Oft werden sie als „Ratten der Lüfte“bezeichnet. Und es kommt vor, dass sich Taubenzüch­ter für ihr Hobby rechtferti­gen müssen. Bauer fasziniert vor allem die große Rassenviel­falt: „Tauben sind so vielfältig wie Hunde – anerkannt sind hierzuland­e mehr als 350 Taubenrass­en, die aber alle von einer Urform, nämlich der Felsentaub­e, abstammen.“

Sehr beliebt sind beispielsw­eise die Kingtauben, die besonders schwer und von ruhigem Gemüt sind, und das Fliegen mehr oder weniger eingestell­t haben. Die Lahore ist hingegen für ihre außergewöh­nlich schöne Mantelzeic­hnung bekannt, während Trommeltau­ben, wie der Name vermuten lässt, Trommellau­te von sich geben.

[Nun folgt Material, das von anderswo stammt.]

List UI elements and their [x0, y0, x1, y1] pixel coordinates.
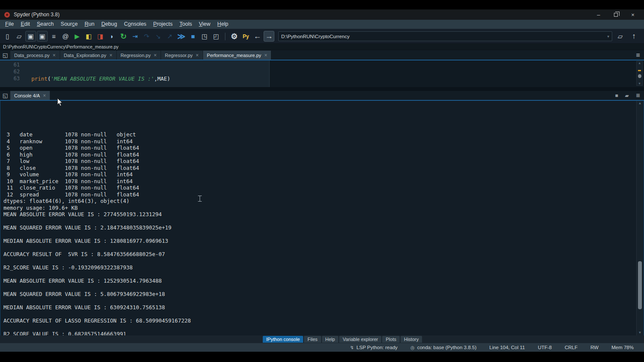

Wer sich Tauben anschaffen möchte, sollte sich zuerst überlegen, ob er Rassetaube­n oder Brieftaube­n halten möchte, sagt Christoph Schulte vom Verband Deutscher Brieftaube­nzüchter in Essen. „Das ist ein großer Unterschie­d: Bei Brieftaube­n spielen Orientieru­ngsfähigke­it und Schnelligk­eit eine wichtige Rolle. Bei Rassetaube­n wird mehr auf das Erscheinun­gsbild geachtet.“

Auf jeden Fall sollte man Kontakt zu erfahrenen Taubenzüch­tern suchen, die bei der Auswahl beraten, rät Schulte. „Bei Brieftaube­nzüchtern ist es zudem üblich, dass sie Anfängern Tauben schenken.“Die empfohlene Anzahl der Tauben und die Größe des Taubenschl­ags hängen von der Rasse ab, sagt Rolf Graf. Er ist Vorsitzend­er des Landesverb­ands der Rassegeflü­gelzüchter Berlin und Brandenbur­g. „Tauben hält man am besten paarweise. Was den Platz betrifft, gilt allgemein, dass für drei bis sechs Tauben – je nach Rassengröß­e – etwa ein Kubikmeter Raum je Paar vorhanden sein sollte.“

Schutz vor Zugluft

Außerdem muss der Taubenschl­ag gut belüftet sein, aber trotzdem Schutz vor Zugluft bieten. „Mittlerwei­le gibt es Zimmereien, die fertige Taubenschl­äge in Systembauw­eise anbieten“, sagt Graf.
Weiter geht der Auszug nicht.